- BRIEF -
Any picture in the entries is to be skipped, while everything else is transcribed word for word.

-------------------------

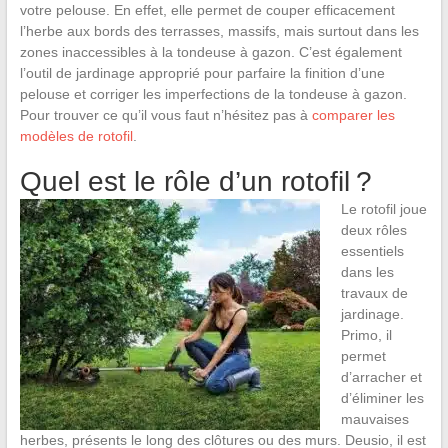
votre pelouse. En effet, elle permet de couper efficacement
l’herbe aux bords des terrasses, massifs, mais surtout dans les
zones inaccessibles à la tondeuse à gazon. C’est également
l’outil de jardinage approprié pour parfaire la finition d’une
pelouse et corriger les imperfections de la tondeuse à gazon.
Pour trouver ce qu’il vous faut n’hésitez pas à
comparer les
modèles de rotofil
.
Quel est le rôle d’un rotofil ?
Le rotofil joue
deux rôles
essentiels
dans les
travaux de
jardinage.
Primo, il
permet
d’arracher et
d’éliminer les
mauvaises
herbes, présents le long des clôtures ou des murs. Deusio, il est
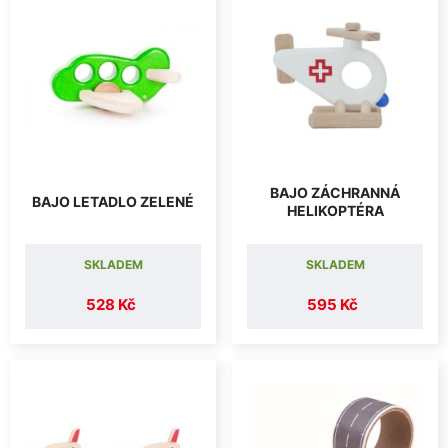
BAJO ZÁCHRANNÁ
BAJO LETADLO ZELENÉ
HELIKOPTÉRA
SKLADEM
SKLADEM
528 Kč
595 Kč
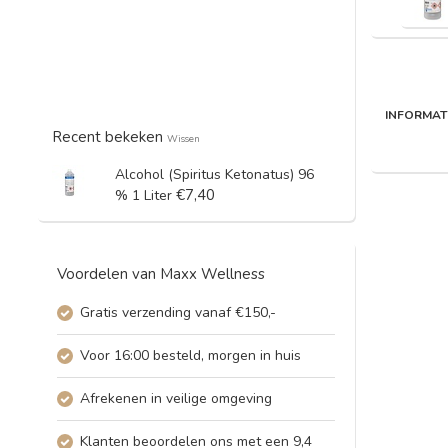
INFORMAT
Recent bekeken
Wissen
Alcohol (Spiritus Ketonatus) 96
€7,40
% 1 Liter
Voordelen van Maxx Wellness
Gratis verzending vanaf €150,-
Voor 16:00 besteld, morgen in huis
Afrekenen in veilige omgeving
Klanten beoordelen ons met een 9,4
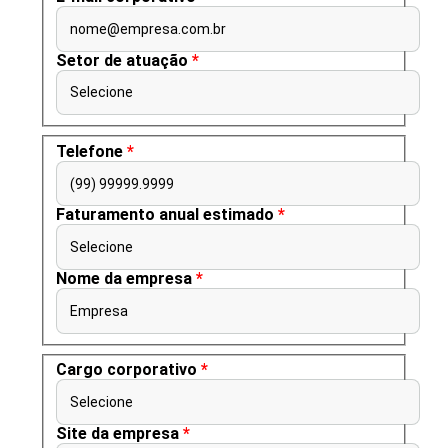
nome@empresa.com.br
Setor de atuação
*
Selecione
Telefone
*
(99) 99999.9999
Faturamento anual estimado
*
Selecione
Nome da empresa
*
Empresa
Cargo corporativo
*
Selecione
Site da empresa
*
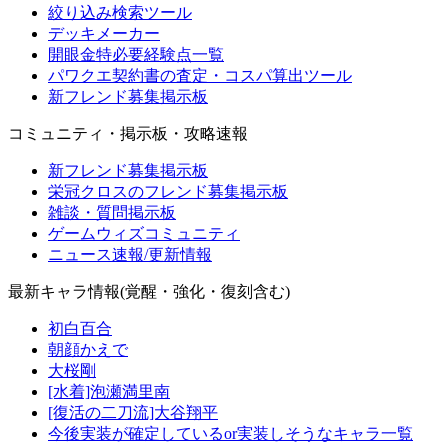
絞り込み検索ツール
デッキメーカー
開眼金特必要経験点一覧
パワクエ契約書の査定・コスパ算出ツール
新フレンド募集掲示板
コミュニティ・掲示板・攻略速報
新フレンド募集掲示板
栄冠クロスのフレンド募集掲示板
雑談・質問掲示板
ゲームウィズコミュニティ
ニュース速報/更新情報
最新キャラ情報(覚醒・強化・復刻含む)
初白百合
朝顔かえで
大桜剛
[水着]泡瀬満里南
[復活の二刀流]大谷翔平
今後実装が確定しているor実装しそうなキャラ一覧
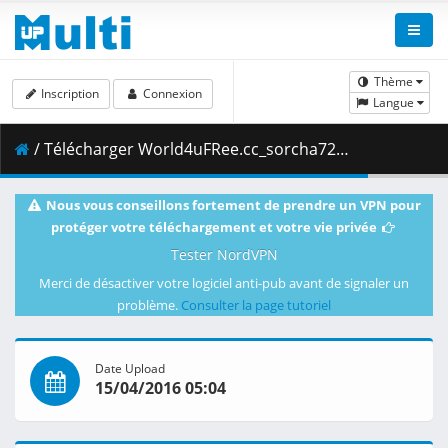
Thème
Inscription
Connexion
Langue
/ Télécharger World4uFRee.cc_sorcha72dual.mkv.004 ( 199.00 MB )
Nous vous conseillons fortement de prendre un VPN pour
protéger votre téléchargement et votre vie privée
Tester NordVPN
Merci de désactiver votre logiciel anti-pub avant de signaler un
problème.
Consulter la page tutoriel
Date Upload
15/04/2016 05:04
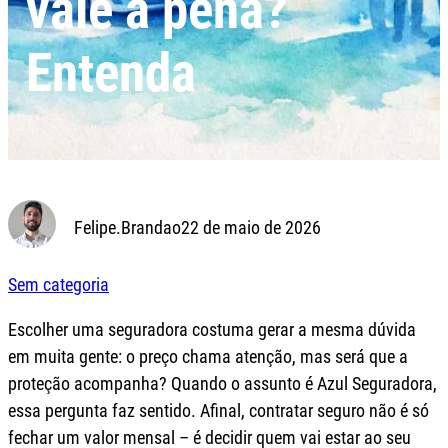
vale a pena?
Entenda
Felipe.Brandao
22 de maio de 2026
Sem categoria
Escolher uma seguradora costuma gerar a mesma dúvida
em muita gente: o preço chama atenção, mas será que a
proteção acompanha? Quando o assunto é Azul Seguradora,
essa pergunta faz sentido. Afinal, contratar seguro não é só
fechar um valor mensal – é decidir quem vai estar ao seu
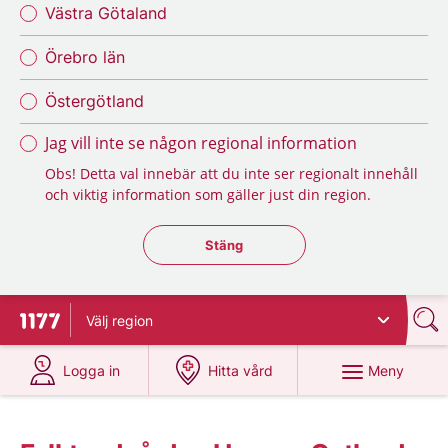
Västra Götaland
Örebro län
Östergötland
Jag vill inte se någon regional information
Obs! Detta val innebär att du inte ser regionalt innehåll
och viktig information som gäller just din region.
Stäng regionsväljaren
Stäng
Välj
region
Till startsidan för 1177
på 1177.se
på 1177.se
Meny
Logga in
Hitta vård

-------------------------

- WRITTEN REPLY -
votre pelouse. En effet, elle permet de couper efficacement
l’herbe aux bords des terrasses, massifs, mais surtout dans les
zones inaccessibles à la tondeuse à gazon. C’est également
l’outil de jardinage approprié pour parfaire la finition d’une
pelouse et corriger les imperfections de la tondeuse à gazon.
Pour trouver ce qu’il vous faut n’hésitez pas à
comparer les
modèles de rotofil
.
Quel est le rôle d’un rotofil ?
Le rotofil joue
deux rôles
essentiels
dans les
travaux de
jardinage.
Primo, il
permet
d’arracher et
d’éliminer les
mauvaises
herbes, présents le long des clôtures ou des murs. Deusio, il est
BAJO ZÁCHRANNÁ
BAJO LETADLO ZELENÉ
HELIKOPTÉRA
SKLADEM
SKLADEM
528 Kč
595 Kč
INFORMAT
Recent bekeken
Wissen
Alcohol (Spiritus Ketonatus) 96
€7,40
% 1 Liter
Voordelen van Maxx Wellness
Gratis verzending vanaf €150,-
Voor 16:00 besteld, morgen in huis
Afrekenen in veilige omgeving
Klanten beoordelen ons met een 9,4
nome@empresa.com.br
Setor de atuação
*
Selecione
Telefone
*
(99) 99999.9999
Faturamento anual estimado
*
Selecione
Nome da empresa
*
Empresa
Cargo corporativo
*
Selecione
Site da empresa
*
絞り込み検索ツール
デッキメーカー
開眼金特必要経験点一覧
パワクエ契約書の査定・コスパ算出ツール
新フレンド募集掲示板
コミュニティ・掲示板・攻略速報
新フレンド募集掲示板
栄冠クロスのフレンド募集掲示板
雑談・質問掲示板
ゲームウィズコミュニティ
ニュース速報/更新情報
最新キャラ情報(覚醒・強化・復刻含む)
初白百合
朝顔かえで
大桜剛
[水着]泡瀬満里南
[復活の二刀流]大谷翔平
今後実装が確定しているor実装しそうなキャラ一覧
Thème
Inscription
Connexion
Langue
/ Télécharger World4uFRee.cc_sorcha72dual.mkv.004 ( 199.00 MB )
Nous vous conseillons fortement de prendre un VPN pour
protéger votre téléchargement et votre vie privée
Tester NordVPN
Merci de désactiver votre logiciel anti-pub avant de signaler un
problème.
Consulter la page tutoriel
Date Upload
15/04/2016 05:04
vale a pena?
Entenda
Felipe.Brandao
22 de maio de 2026
Sem categoria
Escolher uma seguradora costuma gerar a mesma dúvida
em muita gente: o preço chama atenção, mas será que a
proteção acompanha? Quando o assunto é Azul Seguradora,
essa pergunta faz sentido. Afinal, contratar seguro não é só
fechar um valor mensal – é decidir quem vai estar ao seu
Västra Götaland
Örebro län
Östergötland
Jag vill inte se någon regional information
Obs! Detta val innebär att du inte ser regionalt innehåll
och viktig information som gäller just din region.
Stäng regionsväljaren
Stäng
Välj
region
Till startsidan för 1177
på 1177.se
på 1177.se
Meny
Logga in
Hitta vård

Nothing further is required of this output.